72. "Onu tesviye edip (beynini oluşturup), o yapının içinden Ruhum’dan (Esmâ mânâlarımdan) nefhettiğimde (açığa çıkardığımda {nefh yani üflemek, içten dışa şeklinde olur daima. A.H.}) Ona secdeye kapanın (hükümranlığını - tasarrufunu kabul edin)!"

73. O Meleklerin hepsi, toptan secde ettiler.

74. İblis müstesna; (bilincine dayanarak) benlik tasladı ve hakikat bilgisini inkâr edenlerden (karşısındakinin hakikatini göremeyenlerden) oldu.

75. Buyurdu "Ey İblis (ikileme düşen)! İki Elim (ilim ve kudret) ile yarattığıma secde etmene ne mâni oldu? Benliğin mi engel oldu, yoksa Alûn’dan (Âdem’e secdesi söz konusu olmayan yüce kuvvelerden {meleklerden}) mi olduğunu sandın?"

76. (İblis) dedi ki "Ben daha hayırlıyım ondan; beni ateşten (radyasyon - yakan dalgalar {aynı nâr = ateş kelimesi cehennemde yakan olarak da kullanılmakta. A.H.}) halkettin, onu tıynden (hücresel bedenli - maddeden) halkettin" dedi.

77. (Allâh) buyurdu "Çık oradan; çünkü sen racîmsin (hakikatinden uzak düşmüşsün)!"

78. "Muhakkak ki, hüküm sürecine kadar lânetim (benden uzaklık) senin üstündedir!"

79. (İblis) dedi ki "Rabbim! (İnsanların ölümle) bâ’s olacakları zamana kadar bana mühlet ver (kuvvelerimi kullanabileyim onlara karşı)."

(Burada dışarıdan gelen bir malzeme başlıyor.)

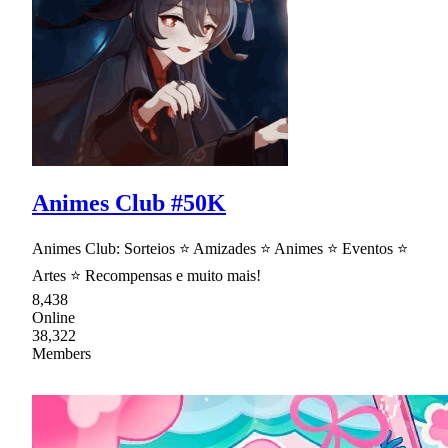
Animes Club #50K
Animes Club: Sorteios ⭐ Amizades ⭐ Animes ⭐ Eventos ⭐
Artes ⭐ Recompensas e muito mais!
8,438
Online
38,322
Members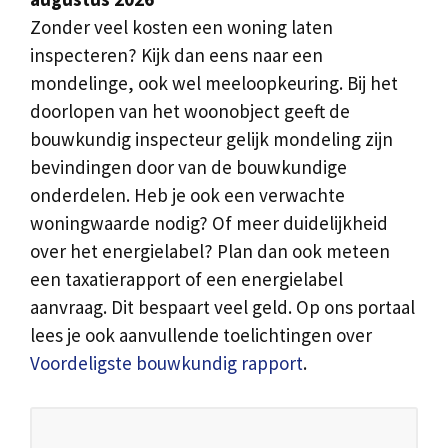
Zonder veel kosten een woning laten
inspecteren? Kijk dan eens naar een
mondelinge, ook wel meeloopkeuring. Bij het
doorlopen van het woonobject geeft de
bouwkundig inspecteur gelijk mondeling zijn
bevindingen door van de bouwkundige
onderdelen. Heb je ook een verwachte
woningwaarde nodig? Of meer duidelijkheid
over het energielabel? Plan dan ook meteen
een taxatierapport of een energielabel
aanvraag. Dit bespaart veel geld. Op ons portaal
lees je ook aanvullende toelichtingen over
Voordeligste bouwkundig rapport
.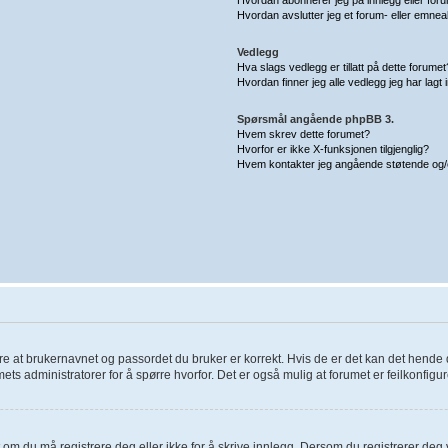
Hvordan avslutter jeg et forum- eller emn
Vedlegg
Hva slags vedlegg er tillatt på dette forumet
Hvordan finner jeg alle vedlegg jeg har lagt 
Spørsmål angående phpBB 3.
Hvem skrev dette forumet?
Hvorfor er ikke X-funksjonen tilgjenglig?
Hvem kontakter jeg angående støtende og/elle
llere at brukernavnet og passordet du bruker er korrekt. Hvis de er det kan det hende 
ets administratorer for å spørre hvorfor. Det er også mulig at forumet er feilkonfigur
 om du må registrere deg eller ikke for å skrive innlegg. Dersom du registrerer deg vil 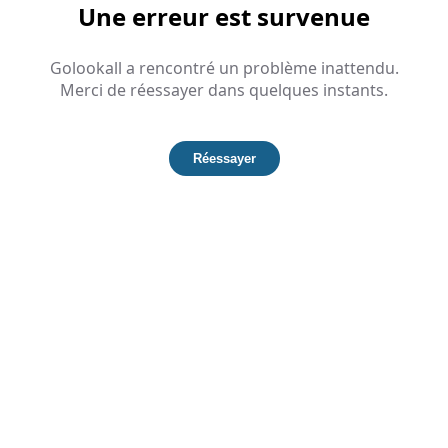
Une erreur est survenue
Golookall a rencontré un problème inattendu.
Merci de réessayer dans quelques instants.
Réessayer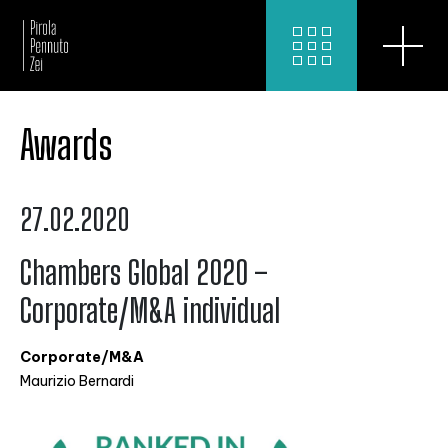
Awards
27.02.2020
Chambers Global 2020 –
Corporate/M&A individual
Corporate/M&A
Maurizio Bernardi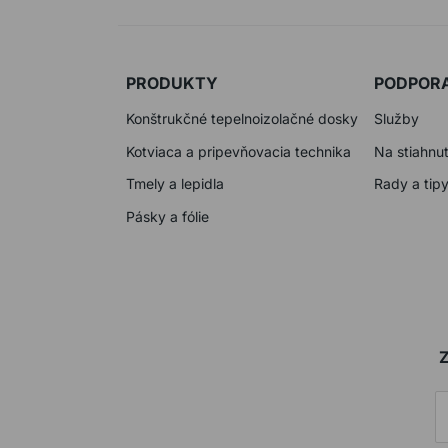
PRODUKTY
PODPOR
Konštrukčné tepelnoizolačné dosky
Služby
Kotviaca a pripevňovacia technika
Na stiahnut
Tmely a lepidla
Rady a tip
Pásky a fólie
Z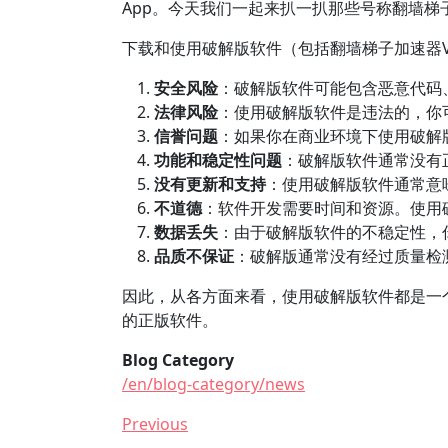
App。今天我们一起来扒一扒那些号称翻墙梯
下载和使用破解版软件（包括翻墙梯子加速器
安全风险
：破解版软件可能包含恶意代码
法律风险
：使用破解版软件是违法的，你
信誉问题
：如果你在商业环境下使用破解
功能和稳定性问题
：破解版软件通常没有
没有更新和支持
：使用破解版软件通常意
不道德
：软件开发需要时间和资源。使用
数据丢失
：由于破解版软件的不稳定性，
品质不保证
：破解版通常没有经过质量检
因此，从各方面来看，使用破解版软件都是一
的正版软件。
Blog Category
/en/blog-category/news
Previous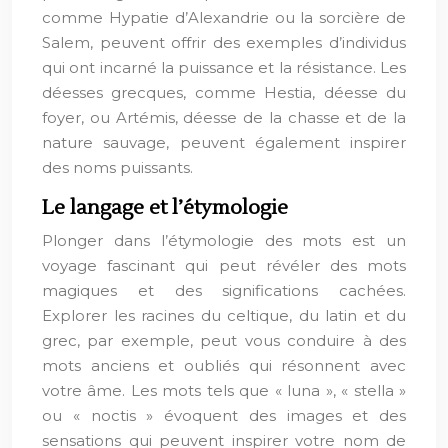
comme Hypatie d’Alexandrie ou la sorcière de
Salem, peuvent offrir des exemples d’individus
qui ont incarné la puissance et la résistance. Les
déesses grecques, comme Hestia, déesse du
foyer, ou Artémis, déesse de la chasse et de la
nature sauvage, peuvent également inspirer
des noms puissants.
Le langage et l’étymologie
Plonger dans l’étymologie des mots est un
voyage fascinant qui peut révéler des mots
magiques et des significations cachées.
Explorer les racines du celtique, du latin et du
grec, par exemple, peut vous conduire à des
mots anciens et oubliés qui résonnent avec
votre âme. Les mots tels que « luna », « stella »
ou « noctis » évoquent des images et des
sensations qui peuvent inspirer votre nom de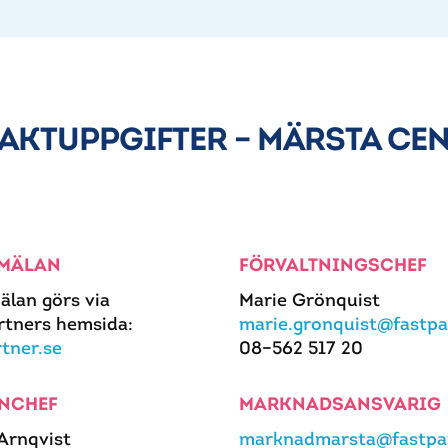
AKTUPPGIFTER – MÄRSTA CE
MÄLAN
FÖRVALTNINGSCHEF
älan görs via
Marie Grönquist
rtners hemsida:
marie.gronquist@fastpa
rtner.se
08–562 517 20
NCHEF
MARKNADSANSVARIG
 Arnqvist
marknadmarsta@fastpar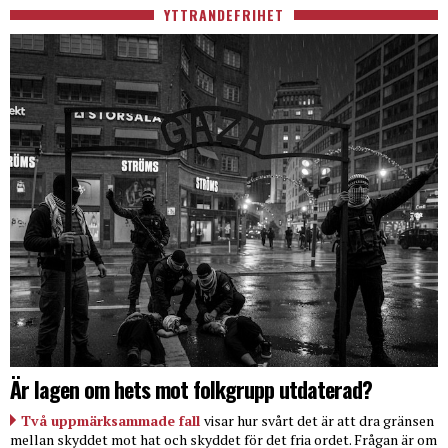
YTTRANDEFRIHET
Är lagen om hets mot folkgrupp utdaterad?
Två uppmärksammade fall
visar hur svårt det är att dra gränsen
mellan skyddet mot hat och skyddet för det fria ordet. Frågan är om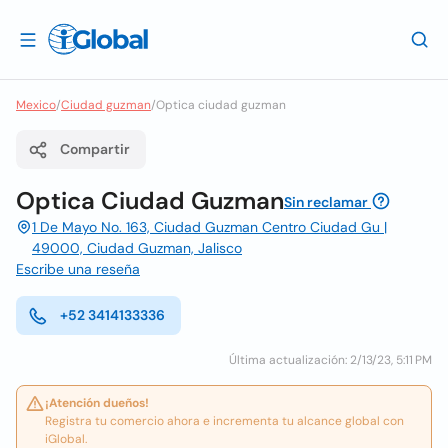
Mexico
/
Ciudad guzman
/
Optica ciudad guzman
Compartir
Optica Ciudad Guzman
Sin reclamar
1 De Mayo No. 163, Ciudad Guzman Centro Ciudad Gu |
49000, Ciudad Guzman, Jalisco
Escribe una reseña
+52 3414133336
Última actualización: 2/13/23, 5:11 PM
¡Atención dueños!
Registra tu comercio ahora e incrementa tu alcance global con
iGlobal.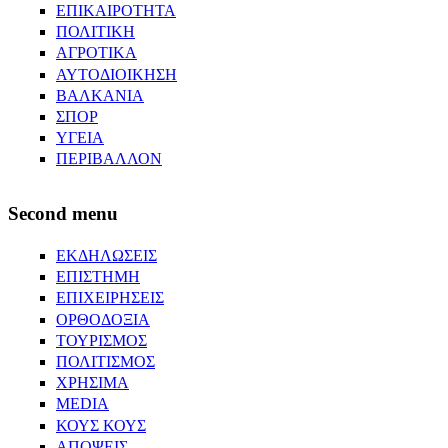
ΕΠΙΚΑΙΡΟΤΗΤΑ
ΠΟΛΙΤΙΚΗ
ΑΓΡΟΤΙΚΑ
ΑΥΤΟΔΙΟΙΚΗΣΗ
ΒΑΛΚΑΝΙΑ
ΣΠΟΡ
ΥΓΕΙΑ
ΠΕΡΙΒΑΛΛΟΝ
Second menu
ΕΚΔΗΛΩΣΕΙΣ
ΕΠΙΣΤΗΜΗ
ΕΠΙΧΕΙΡΗΣΕΙΣ
ΟΡΘΟΔΟΞΙΑ
ΤΟΥΡΙΣΜΟΣ
ΠΟΛΙΤΙΣΜΟΣ
ΧΡΗΣΙΜΑ
MEDIA
ΚΟΥΣ ΚΟΥΣ
ΑΠΟΨΕΙΣ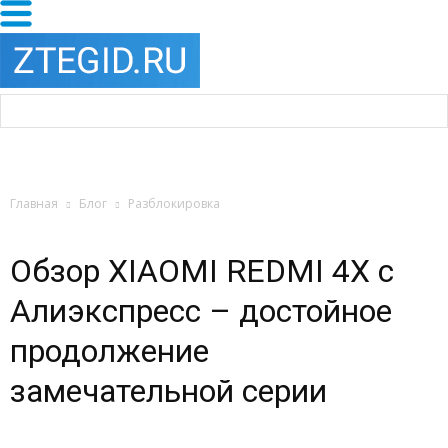
Главная
Блог
Разблокировка
Обзор XIAOMI REDMI 4X с
Алиэкспресс – достойное
продолжение
замечательной серии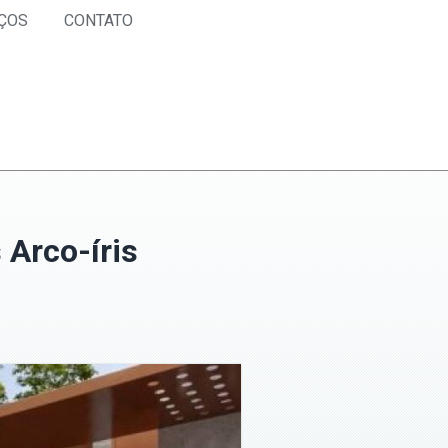
ÇOS
CONTATO
 Arco-íris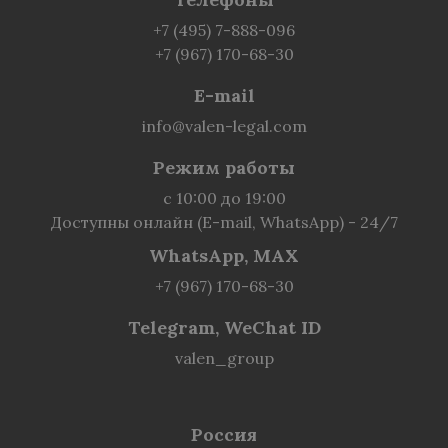
+7 (495) 7-888-096
+7 (967) 170-68-30
E-mail
info@valen-legal.com
Режим работы
с 10:00 до 19:00
Доступны онлайн (E-mail, WhatsApp) - 24/7
WhatsApp, MAX
+7 (967) 170-68-30
Telegram, WeChat ID
valen_group
Россия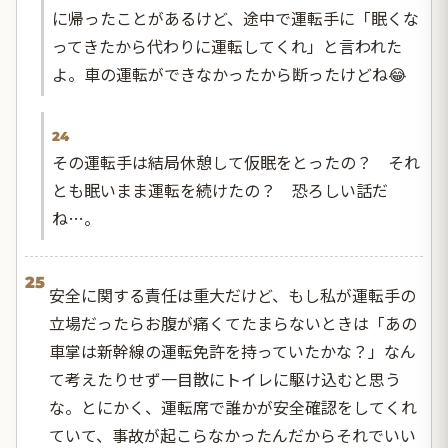
に帰ったことがあるけど、途中で運転手に「眠くな
ってきたから代わりに運転してくれ」と言われた
よ。車の運転ができなかったから断ったけどね😂
24
その運転手は結局休憩して仮眠をとったの？ それ
とも眠いまま運転を続けたの？ 恐ろしい話だ
ね…。
25
安全に関する責任は重大だけど、もし私が運転手の
立場だったらお腹が痛くてたまらないときは「あの
車掌は新幹線の運転免許を持っていたかな？」なん
て考えたりせず一目散にトイレに駆け込むと思う
な。とにかく、運転席で誰かが安全確認をしてくれ
ていて、事故が起こらなかったんだからそれでいい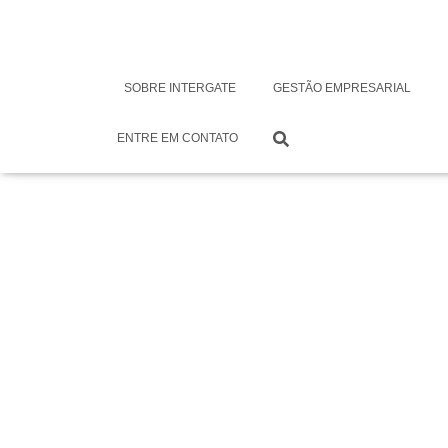
Izzo Musical – I
SOBRE INTERGATE
GESTÃO EMPRESARIAL
Business One e I
ENTRE EM CONTATO
Por
Monica Nietsche
em
Julho 25, 2022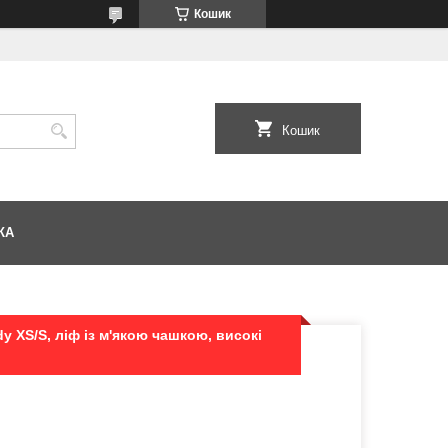
Кошик
Кошик
КА
y XS/S, ліф із м'якою чашкою, високі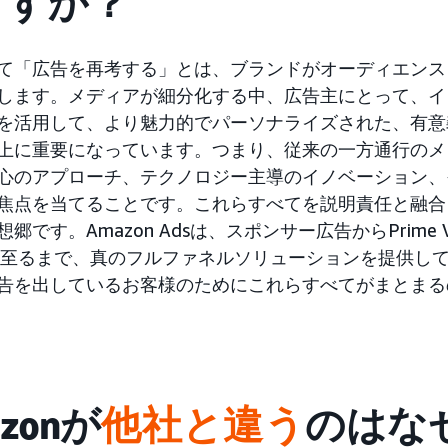
ますか？
て「広告を再考する」とは、ブランドがオーディエンス
します。メディアが細分化する中、広告主にとって、イ
を活用して、より魅力的でパーソナライズされた、有意
上に重要になっています。つまり、従来の一方通行のメ
心のアプローチ、テクノロジー主導のイノベーション、
焦点を当てることです。これらすべてを説明責任と融合
郷です。Amazon Adsは、スポンサー広告からPrime
至るまで、真のフルファネルソリューションを提供し
告を出しているお客様のためにこれらすべてがまとまる
zonが
他社と違う
のはな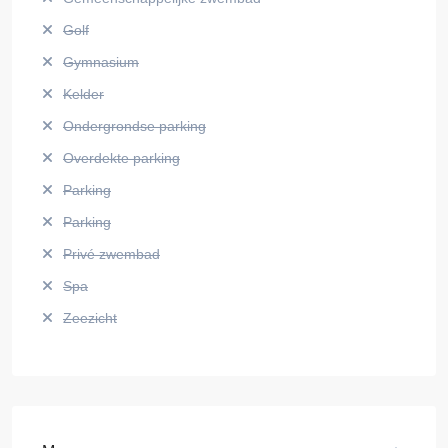
Golf
Gymnasium
Kelder
Ondergrondse parking
Overdekte parking
Parking
Parking
Privé zwembad
Spa
Zeezicht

80. (Allâh) buyurdu "Muhakkak ki sen süre tanınanlardansın!"

81. "Bilinen sürece kadar!"

82. (İblis) dedi ki "İzzetine (karşı konulmaz gücüne) yemin ederim ki, onların hepsini şaşırtıp (kendilerini beden kabul ettirerek, bedenin zevkleri peşinde koşturarak; hakikatlerini oluşturan ruhun konusundan) saptıracağım."

83. "Ancak onlardan ihlâsa erdirilmiş (hakikatlerini yaşattığın) kulların müstesna."

84. (Allâh) buyurdu "Hakk’ı söyledin (ihlâslı kullarım konusunda); ben de gerçeği bildireyim"

85. "Andolsun ki cehennemi senden (olanlarla) ve onlardan sana tâbi olanlarla toptan dolduracağım."

86. De ki "Bildirdiklerim için sizden karşılık istemiyorum ve ben size asılsız iddialarla da gelmedim."

87. "O, âlemler (insanlar) için bir hatırlatmadan başka değildir."

88. "Onun ne olduğunu bir süre sonra (ölüm anında) elbette anlayacaksınız!"